* _Exercise goal_
Find the word "streaming" in the listing below, then return every line it appears in.

----

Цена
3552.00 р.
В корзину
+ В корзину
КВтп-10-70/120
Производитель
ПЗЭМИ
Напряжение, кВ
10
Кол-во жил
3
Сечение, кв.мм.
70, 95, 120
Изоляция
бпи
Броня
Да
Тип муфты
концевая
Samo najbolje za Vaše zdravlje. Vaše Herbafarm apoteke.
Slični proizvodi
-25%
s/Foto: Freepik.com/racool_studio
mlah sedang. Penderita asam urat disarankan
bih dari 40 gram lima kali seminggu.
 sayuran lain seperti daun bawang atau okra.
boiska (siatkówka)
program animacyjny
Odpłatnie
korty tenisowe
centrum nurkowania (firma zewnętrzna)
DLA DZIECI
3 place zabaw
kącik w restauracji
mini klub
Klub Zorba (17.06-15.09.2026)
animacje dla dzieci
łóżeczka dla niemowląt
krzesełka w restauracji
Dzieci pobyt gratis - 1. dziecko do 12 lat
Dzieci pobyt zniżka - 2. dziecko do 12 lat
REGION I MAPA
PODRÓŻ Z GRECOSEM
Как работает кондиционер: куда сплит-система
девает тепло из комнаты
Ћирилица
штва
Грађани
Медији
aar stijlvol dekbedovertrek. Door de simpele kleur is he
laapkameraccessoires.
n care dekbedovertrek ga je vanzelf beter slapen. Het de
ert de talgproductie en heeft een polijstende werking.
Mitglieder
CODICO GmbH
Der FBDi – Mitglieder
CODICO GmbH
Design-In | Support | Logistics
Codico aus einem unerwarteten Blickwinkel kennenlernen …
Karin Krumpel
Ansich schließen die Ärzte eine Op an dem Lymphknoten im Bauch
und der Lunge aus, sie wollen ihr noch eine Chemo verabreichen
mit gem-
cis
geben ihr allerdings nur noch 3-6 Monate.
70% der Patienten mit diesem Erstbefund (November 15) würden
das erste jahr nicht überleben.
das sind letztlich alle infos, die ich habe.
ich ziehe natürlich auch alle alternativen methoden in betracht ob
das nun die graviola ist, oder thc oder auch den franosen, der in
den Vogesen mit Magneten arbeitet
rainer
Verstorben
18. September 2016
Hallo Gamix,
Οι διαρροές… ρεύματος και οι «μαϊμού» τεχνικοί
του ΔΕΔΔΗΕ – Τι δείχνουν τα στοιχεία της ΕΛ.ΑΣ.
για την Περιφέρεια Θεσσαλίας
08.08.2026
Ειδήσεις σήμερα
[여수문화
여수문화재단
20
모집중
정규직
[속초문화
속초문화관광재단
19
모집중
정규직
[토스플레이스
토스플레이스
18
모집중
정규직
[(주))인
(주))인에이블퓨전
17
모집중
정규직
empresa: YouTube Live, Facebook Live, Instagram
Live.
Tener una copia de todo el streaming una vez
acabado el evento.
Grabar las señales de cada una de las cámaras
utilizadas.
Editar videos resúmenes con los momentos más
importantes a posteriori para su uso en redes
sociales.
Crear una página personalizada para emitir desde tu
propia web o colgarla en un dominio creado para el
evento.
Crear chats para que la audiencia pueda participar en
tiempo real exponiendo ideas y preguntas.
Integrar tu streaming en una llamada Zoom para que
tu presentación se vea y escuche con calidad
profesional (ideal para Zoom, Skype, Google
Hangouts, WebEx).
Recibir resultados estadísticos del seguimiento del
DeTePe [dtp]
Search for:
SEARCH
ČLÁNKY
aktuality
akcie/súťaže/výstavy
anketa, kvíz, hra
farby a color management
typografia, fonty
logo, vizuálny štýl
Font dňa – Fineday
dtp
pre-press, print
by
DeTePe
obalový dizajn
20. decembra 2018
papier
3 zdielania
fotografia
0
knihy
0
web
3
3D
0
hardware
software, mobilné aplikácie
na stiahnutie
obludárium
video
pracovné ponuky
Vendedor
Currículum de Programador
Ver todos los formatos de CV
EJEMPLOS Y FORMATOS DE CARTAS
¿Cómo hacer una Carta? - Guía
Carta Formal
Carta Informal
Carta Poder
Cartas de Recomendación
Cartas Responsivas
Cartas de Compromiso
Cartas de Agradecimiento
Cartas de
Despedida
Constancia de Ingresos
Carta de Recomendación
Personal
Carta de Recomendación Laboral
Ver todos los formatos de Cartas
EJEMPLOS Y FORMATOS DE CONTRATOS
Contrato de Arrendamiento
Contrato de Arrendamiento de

----

* _Answer box_
Tener una copia de todo el streaming una vez
Integrar tu streaming en una llamada Zoom para que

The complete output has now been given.